The Associated General Contractors of America (AGC) and the non-profit Clean Air Task Force (CATF) signaled their support for the bipartisan legislation that would provide state transportation officials the authority and funding to incorporate clean construction equipment on federally funded transportation projects in PM2.5 Non-Attainment and Maintenance areas.



“On behalf of the Associated General Contractors (AGC) and the Clean Air Task Force (CATF), we thank Reps. Hanna and Edwards for their strong leadership, commitment and vision in ensuring that the air we breathe and the projects we build are simultaneously strong and healthy for the communities in which they are built,” said Conrad Schneider, advocacy director of the Clean Air Task Force. “This legislation provides a targeted approach to reducing emissions from construction machines that will be used in the areas of the country that are struggling to meet federal air quality standards. We are thrilled to be standing side-by-side with the contractors in support of the Clean Construction Act of 2011.”
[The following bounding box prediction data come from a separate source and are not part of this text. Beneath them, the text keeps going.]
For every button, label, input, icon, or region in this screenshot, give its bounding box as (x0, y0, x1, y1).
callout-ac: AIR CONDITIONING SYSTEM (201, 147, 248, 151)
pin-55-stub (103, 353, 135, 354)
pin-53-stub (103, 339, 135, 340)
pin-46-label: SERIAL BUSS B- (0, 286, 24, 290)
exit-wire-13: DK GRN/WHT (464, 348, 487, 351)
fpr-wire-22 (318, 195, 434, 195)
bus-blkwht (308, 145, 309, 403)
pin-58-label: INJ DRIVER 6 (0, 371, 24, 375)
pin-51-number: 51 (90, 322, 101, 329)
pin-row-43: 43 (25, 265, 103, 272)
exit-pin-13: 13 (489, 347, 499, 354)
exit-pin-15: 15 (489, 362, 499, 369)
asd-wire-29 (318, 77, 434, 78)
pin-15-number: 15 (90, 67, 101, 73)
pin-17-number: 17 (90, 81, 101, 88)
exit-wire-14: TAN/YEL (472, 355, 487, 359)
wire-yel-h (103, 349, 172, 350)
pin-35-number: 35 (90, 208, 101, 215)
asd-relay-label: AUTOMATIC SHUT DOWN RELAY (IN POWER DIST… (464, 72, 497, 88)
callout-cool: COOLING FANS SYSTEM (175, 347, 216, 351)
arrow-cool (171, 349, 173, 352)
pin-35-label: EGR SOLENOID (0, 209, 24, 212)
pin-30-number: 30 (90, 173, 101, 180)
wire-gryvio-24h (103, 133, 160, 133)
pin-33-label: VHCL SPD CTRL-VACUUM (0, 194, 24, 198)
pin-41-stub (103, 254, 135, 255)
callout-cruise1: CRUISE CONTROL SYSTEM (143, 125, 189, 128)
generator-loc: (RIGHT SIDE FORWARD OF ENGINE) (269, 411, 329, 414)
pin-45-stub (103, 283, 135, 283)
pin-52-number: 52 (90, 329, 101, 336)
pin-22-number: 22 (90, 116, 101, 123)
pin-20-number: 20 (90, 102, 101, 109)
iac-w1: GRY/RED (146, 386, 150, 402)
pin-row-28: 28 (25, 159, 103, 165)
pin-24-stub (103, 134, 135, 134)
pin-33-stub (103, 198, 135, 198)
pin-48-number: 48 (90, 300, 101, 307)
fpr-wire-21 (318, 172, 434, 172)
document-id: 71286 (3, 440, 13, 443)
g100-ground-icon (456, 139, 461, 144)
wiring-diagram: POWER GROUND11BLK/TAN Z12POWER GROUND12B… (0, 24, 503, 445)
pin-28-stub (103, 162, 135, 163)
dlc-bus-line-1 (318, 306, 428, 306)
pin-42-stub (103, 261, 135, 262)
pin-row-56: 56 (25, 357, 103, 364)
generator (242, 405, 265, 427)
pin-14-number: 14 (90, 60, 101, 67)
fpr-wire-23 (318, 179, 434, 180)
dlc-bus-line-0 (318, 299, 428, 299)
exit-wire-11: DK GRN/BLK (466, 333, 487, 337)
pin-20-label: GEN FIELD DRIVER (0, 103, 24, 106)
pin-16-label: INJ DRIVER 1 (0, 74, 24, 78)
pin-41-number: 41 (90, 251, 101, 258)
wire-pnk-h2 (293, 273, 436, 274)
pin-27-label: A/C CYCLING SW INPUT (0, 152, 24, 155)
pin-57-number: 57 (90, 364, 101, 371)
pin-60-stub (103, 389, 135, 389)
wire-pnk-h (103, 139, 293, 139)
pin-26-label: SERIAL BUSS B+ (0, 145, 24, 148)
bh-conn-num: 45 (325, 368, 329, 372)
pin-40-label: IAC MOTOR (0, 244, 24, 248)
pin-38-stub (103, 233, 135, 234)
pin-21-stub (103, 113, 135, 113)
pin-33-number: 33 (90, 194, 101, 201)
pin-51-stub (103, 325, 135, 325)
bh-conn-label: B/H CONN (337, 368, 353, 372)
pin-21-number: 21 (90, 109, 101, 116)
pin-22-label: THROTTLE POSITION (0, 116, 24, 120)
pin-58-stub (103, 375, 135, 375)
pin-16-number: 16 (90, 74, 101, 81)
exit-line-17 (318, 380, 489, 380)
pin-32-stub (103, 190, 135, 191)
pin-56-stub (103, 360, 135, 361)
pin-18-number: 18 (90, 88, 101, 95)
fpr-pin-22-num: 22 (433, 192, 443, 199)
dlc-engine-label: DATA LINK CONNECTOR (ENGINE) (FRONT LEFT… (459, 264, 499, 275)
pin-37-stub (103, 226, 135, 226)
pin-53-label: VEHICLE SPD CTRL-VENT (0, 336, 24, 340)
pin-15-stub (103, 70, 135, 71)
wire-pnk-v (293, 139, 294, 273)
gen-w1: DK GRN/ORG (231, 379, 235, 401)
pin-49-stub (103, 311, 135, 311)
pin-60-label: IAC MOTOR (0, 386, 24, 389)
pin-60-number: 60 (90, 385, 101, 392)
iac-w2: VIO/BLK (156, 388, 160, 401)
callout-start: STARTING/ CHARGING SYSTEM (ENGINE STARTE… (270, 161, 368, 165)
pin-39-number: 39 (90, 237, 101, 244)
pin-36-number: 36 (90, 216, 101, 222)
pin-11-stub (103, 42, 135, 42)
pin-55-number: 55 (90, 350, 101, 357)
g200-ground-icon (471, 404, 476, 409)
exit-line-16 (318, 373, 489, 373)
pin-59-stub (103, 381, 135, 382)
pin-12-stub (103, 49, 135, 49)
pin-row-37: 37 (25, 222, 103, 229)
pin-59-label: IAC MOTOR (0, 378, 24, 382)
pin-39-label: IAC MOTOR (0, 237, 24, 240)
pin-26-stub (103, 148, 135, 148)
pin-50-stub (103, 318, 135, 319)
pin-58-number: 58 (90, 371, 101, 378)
“This proposal will help safeguard construction jobs and rebuild our aging network of highways and bridges while protecting the environment,” said Stephen E. Sandherr, chief executive officer of the Associated General Contractors of America. “It reflects an appreciation of the fact that how we build infrastructure is often as important as where we build it."



Diesel engines power nearly all of the heavy-duty vehicles and equipment required to build and repair roads, bridges, hospitals and schools. Emissions from older equipment can be reduced by up to 85 percent with the installation of cost-effective technology, and newly manufactured diesel-powered vehicles and equipment are becoming cleaner every day. While new diesel engines will include innovative clean diesel technology achieving near zero particulate matter emissions, fleet turnover of equipment without that modern technology will take many years.